September 20, 2012 at 12:20 pm
stevro (9/20/2012)
The other possible query I can think of is SELECT INTO. This wont guarantee Atomicity and Consistency as the INTO table might still be created even if the transaction was rolled back. I think this is a SQL Server design fault
Did you try that?
BEGIN TRAN
SELECT * INTO Gone FROM sys.objects AS o
ROLLBACK TRAN
SELECT * FROM Gone
I have read in Paul NielNielsen Server bible 2008 that in the simple recovery model transactions wont guarantee the durability principle?

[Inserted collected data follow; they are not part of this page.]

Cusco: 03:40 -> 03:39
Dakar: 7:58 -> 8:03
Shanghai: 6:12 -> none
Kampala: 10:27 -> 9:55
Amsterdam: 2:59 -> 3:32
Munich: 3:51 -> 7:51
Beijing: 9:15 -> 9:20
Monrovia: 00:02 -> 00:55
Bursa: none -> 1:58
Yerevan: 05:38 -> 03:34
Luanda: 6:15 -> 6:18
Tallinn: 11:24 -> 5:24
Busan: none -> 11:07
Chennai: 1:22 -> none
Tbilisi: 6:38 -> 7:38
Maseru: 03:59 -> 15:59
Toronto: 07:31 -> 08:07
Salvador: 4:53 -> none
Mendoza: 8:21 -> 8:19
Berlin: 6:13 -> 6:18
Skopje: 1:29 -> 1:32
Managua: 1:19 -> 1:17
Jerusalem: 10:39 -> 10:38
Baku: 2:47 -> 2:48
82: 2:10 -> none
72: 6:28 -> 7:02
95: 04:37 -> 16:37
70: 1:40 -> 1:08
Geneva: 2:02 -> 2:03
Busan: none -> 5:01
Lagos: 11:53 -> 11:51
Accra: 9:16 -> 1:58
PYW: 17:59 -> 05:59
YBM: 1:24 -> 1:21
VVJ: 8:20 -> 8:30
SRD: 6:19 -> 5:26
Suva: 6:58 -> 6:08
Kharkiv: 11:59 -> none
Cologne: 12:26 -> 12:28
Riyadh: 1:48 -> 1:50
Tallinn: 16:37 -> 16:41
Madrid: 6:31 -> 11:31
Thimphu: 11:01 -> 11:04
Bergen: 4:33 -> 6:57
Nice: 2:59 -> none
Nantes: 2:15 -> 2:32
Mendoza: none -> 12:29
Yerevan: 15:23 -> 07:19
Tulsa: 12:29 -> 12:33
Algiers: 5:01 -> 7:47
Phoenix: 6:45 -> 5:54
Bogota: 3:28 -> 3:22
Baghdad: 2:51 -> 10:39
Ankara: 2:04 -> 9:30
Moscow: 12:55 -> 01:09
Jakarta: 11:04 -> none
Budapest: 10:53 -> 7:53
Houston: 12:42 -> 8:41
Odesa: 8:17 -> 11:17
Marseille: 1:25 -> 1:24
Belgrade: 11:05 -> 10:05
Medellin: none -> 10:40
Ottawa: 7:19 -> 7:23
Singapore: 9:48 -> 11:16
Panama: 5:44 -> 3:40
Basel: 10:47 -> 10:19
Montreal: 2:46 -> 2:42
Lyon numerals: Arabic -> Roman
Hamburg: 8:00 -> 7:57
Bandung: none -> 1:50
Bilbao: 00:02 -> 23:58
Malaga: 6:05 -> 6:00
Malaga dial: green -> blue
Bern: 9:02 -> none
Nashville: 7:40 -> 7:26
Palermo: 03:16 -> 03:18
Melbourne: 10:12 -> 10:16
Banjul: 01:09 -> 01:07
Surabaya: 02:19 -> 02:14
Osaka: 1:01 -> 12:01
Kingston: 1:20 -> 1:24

Nope, he's either wrong or is using a very extreme definition of 'durable'
The durability requirement states that once a transaction commits, the changes it made are permanent within the database. They are, once the commit has occurred, a change cannot be rolled back and the fact that the changes are hardened in the log ensures SQL will replay them if there's a crash immediately after the commit.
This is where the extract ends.